Bud Nelson, from New York, flew to Knock Airport in the west of Ireland on Business. As he walked down the stairs from the plane onto the runway he noticed a small Irishman standing beside a long table with a assortment of Human Skulls.

“What are you doing?” asked the American.

“Oh, I’m selling skulls”, replied the Irishman.

“And what skulls do you have?” said Bud.

“Well, I have the skulls of the most famous Irishmen that ever lived!!” said the Irishman.

“That’s great!” said Bud. “Give me some names!”

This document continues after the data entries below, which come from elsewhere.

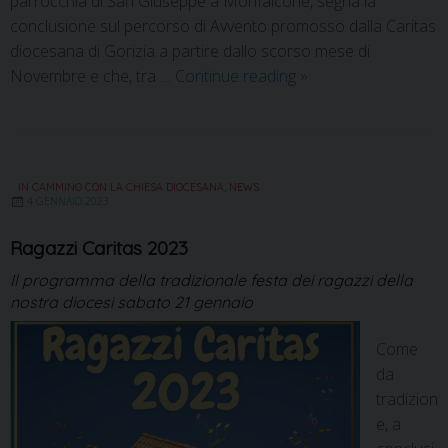
parrocchia di San Giuseppe a Monfalcone, segna la
conclusione sul percorso di Avvento promosso dalla Caritas
diocesana di Gorizia a partire dallo scorso mese di
Novembre e che, tra …
Continue reading
»
IN CAMMINO CON LA CHIESA DIOCESANA
,
NEWS
4 GENNAIO 2023
Ragazzi Caritas 2023
Il programma della tradizionale festa dei ragazzi della
nostra diocesi sabato 21 gennaio
Come
da
tradizion
e, a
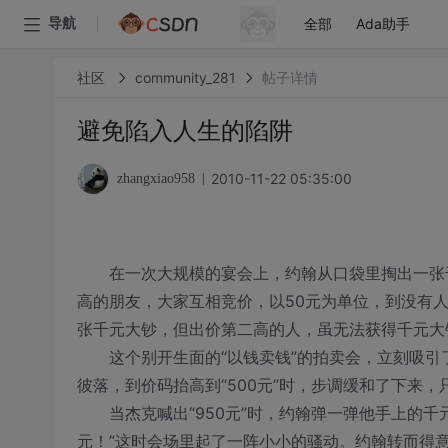
全部
Ada助手
导航
社区
community_281
帖子详情
避免陷入人生的陷阱
2010-11-22 05:35:00
zhangxiao958
在一次大规模的宴会上，约翰从口袋里掏出一张千
高的朋友，大家互相竞价，以50元为单位，到没有
张千元大钞，但出价第二高的人，虽无法获得千元大
这个别开生面的“以钱卖钱”的拍卖会，立刻吸引了大家的
彼落，到价码抬高到“500元”时，步调缓和了下来
当杰克喊出“950元”时，约翰弹一弹他手上的千元
元！”这时会场里起了一阵小小的骚动。约翰转而得意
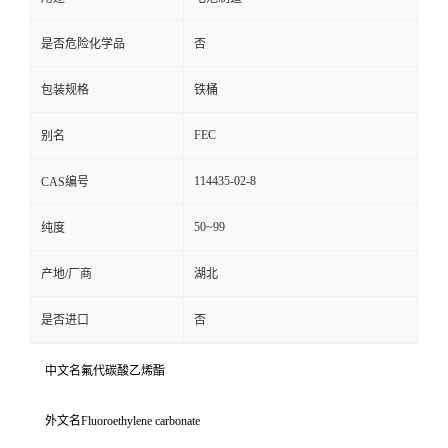
是否危险化学品
否
包装规格
铁桶
FEC
别名
114435-02-8
CAS编号
50~99
纯度
产地/厂商
湖北
是否进口
否
中文名氟代碳酸乙烯酯
外文名Fluoroethylene carbonate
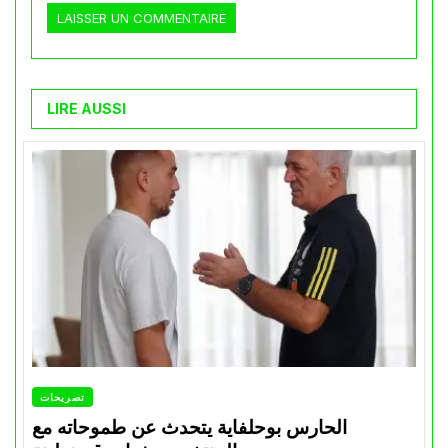
LIRE AUSSI
تصريحات
الحارس بوحلفاية يتحدث عن طموحاته مع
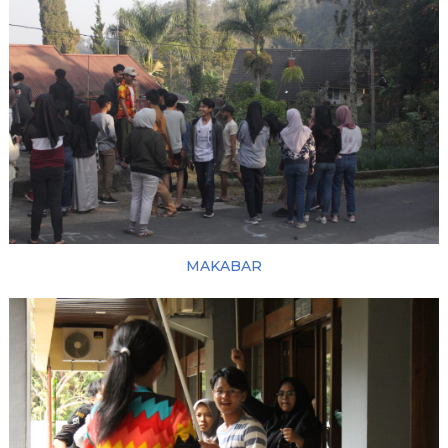
MAKABAR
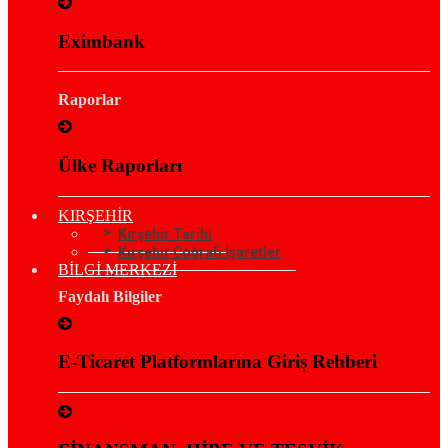
Eximbank
Raporlar
Ülke Raporları
KIRŞEHİR
Kırşehir Tarihi
Kırşehir Coğrafi İşaretler
BİLGİ MERKEZİ
Faydalı Bilgiler
E-Ticaret Platformlarına Giriş Rehberi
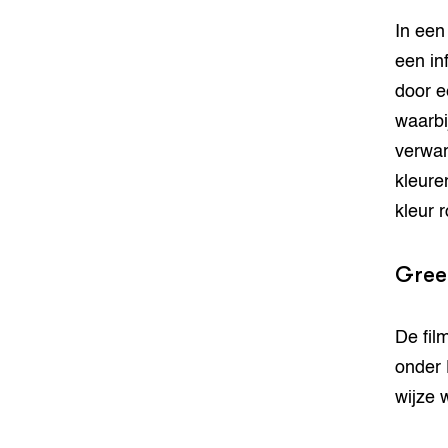
In een
een in
door e
waarbi
verwar
kleure
kleur r
Gree
De fil
onder 
wijze 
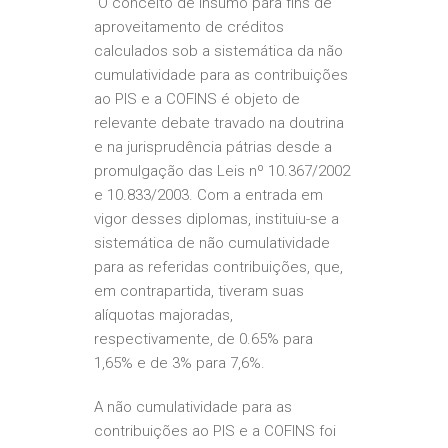
O conceito de insumo para fins de
aproveitamento de créditos
calculados sob a sistemática da não
cumulatividade para as contribuições
ao PIS e a COFINS é objeto de
relevante debate travado na doutrina
e na jurisprudência pátrias desde a
promulgação das Leis nº 10.367/2002
e 10.833/2003. Com a entrada em
vigor desses diplomas, instituiu-se a
sistemática de não cumulatividade
para as referidas contribuições, que,
em contrapartida, tiveram suas
alíquotas majoradas,
respectivamente, de 0.65% para
1,65% e de 3% para 7,6%.
A não cumulatividade para as
contribuições ao PIS e a COFINS foi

“Well!” said the Irishman, pointing to various skulls. “That one there is James Joyce, the famous author and playwright, that one there is St. Brendan, the Navigator, that’s Michael Collins the leader of the 1916 rising, and that one there is St. Patrick, the Patron Saint of Ireland…God bless his soul..”

“Sorry” said Bud, “But did you say St. Patrick?”

“That’s correct!” said the Irishman.

“I have to have that!” said Bud and paid him $1,650.00 in cash.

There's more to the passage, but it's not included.